O presidente do F. C. Porto, André Villas-Boas, fez o balanço da conquista do título nacional, depois de um primeiro ano de mandato que descreveu como "avassalador pela negativa". O dirigente dos azuis e brancos sublinhou a qualidade do plantel atual e apontou Francesco Farioli como peça-chave na evolução registada em 2025/26.
Balanço do primeiro ano e o investimento no plantel
Em declarações à SportTV, Villas-Boas enquadrou as dificuldades sentidas na época anterior e a forma como a equipa conseguiu resistir ao contexto do primeiro ano na presidência: "Terminar em terceiro lugar com todas as dificuldades inerentes ao primeiro ano de mandato. Houve muitas coisas que sustiveram esta equipa, quando vendemos Galeno e Nico injetamos 110 milhões de euros que permitiram investir nesta equipa. Sem isso, não tínhamos o talento que temos agora".
Ainda sobre o caminho percorrido, o líder portista referiu a valorização do plantel e o peso do que foi vivido na época passada: "De acordo com o "Transfermarkt", o F. C. Porto é a equipa mais valiosa do futebol português e isso conta muito, por conta do sofrimento que tivemos no ano passado. Obrigou-nos a sofrer na pele muitas desilusões e custou muito. Houve um movimento orgânico associativo [rumo às eleições de 2024] e o primeiro ano ser tão avassalador pela negativa custou bastante".
Francesco Farioli e a transformação do F. C. Porto em 2025/26
Já centrado no momento mais recente, Villas-Boas apontou a mudança de ciclo e a aposta feita no comando técnico: "A renovação foi feita, fizemos a aposta num treinador que há muito era desejado por nós e que transformou esta equipa como ninguém, fez funcionar o talento em função do coletivo".
O presidente deixou também elogios à estrutura do clube e a quem trabalha fora do foco principal: "Estou muito agradecido à equipa que tenho comigo, no campo da gestão, comercial, jurídico, na parte desportiva com a entrada do Tiago Madureira, no campo financeiro, temos uma equipa de nível europeu como poucas têm. Todas estas pessoas que trabalham na sombra transformaram o F. C. Porto, são decisivas na transformação do clube".

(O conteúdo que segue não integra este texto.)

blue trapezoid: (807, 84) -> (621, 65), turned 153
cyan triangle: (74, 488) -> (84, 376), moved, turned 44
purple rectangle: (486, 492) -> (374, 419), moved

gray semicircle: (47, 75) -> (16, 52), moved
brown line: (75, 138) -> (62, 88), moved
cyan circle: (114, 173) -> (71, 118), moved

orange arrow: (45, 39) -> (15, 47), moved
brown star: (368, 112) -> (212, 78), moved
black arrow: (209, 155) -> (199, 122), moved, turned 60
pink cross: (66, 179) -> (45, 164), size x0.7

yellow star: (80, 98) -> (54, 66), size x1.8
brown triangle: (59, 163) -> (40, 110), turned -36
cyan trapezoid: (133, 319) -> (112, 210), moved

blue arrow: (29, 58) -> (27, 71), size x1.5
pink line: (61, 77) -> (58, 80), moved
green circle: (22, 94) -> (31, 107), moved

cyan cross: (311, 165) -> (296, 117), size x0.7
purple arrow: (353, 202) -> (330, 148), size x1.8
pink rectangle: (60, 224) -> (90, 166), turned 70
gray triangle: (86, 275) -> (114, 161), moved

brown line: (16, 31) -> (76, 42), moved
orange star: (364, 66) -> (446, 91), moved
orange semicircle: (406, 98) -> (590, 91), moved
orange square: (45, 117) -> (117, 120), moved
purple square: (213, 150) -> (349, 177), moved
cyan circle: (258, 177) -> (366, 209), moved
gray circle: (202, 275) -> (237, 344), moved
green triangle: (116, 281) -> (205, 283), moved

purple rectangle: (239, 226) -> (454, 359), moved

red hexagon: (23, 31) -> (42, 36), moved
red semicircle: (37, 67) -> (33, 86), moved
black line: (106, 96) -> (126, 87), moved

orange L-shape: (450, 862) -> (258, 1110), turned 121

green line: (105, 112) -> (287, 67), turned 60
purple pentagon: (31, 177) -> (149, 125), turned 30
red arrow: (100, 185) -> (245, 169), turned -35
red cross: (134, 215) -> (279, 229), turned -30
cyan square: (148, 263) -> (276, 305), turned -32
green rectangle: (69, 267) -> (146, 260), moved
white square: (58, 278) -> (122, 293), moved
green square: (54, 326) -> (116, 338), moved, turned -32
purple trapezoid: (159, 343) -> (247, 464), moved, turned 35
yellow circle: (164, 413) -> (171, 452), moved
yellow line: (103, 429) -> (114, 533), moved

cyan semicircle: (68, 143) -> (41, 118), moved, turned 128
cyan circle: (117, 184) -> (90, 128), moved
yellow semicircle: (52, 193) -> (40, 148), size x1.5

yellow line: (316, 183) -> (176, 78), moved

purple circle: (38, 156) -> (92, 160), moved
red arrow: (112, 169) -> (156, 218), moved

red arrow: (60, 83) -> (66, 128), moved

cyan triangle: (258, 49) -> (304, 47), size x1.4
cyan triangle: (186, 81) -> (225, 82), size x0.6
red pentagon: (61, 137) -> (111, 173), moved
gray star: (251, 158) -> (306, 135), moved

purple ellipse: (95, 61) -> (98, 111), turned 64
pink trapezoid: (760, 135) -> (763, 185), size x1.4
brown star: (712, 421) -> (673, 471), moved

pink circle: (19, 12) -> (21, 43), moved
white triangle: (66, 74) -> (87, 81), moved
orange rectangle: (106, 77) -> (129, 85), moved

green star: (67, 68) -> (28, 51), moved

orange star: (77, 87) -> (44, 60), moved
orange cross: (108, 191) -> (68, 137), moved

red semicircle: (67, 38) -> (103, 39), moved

"Trezentas mil pessoas nos Aliados"
Pouco depois, em entrevista ao Porto Canal, Villas-Boas voltou a agradecer o apoio dos sócios e destacou sinais de crescimento no clube: "depois de termos sofrido muito no passado recente, registámos um recorde de lotação do estádio, crescimento do número de sócios e de lugares anuais". A esse propósito, reforçou a importância de manter a coesão: "Este é um lugar que nos pertence e não o queremos largar. Por isso queremos manter a união", deixando ainda um apelo para que a celebração na Ribeira e nos Aliados decorra sem incidentes.
Com o ambiente festivo em perspetiva, o presidente alertou para a dimensão do evento e para os cuidados necessários: "Que seja um ambiente em segurança. É um momento de festa, mas há risco envolvido. Vamos fazer um São João antecipado, há barcos que vão seguir a comitiva e que tudo corra bem. São esperadas 300 mil pessoas nos Aliados. Protejam-se, protejam as vossas crianças. Vai ser uma noite longa, mas amanhã há uma final da Taça feminina para ganhar".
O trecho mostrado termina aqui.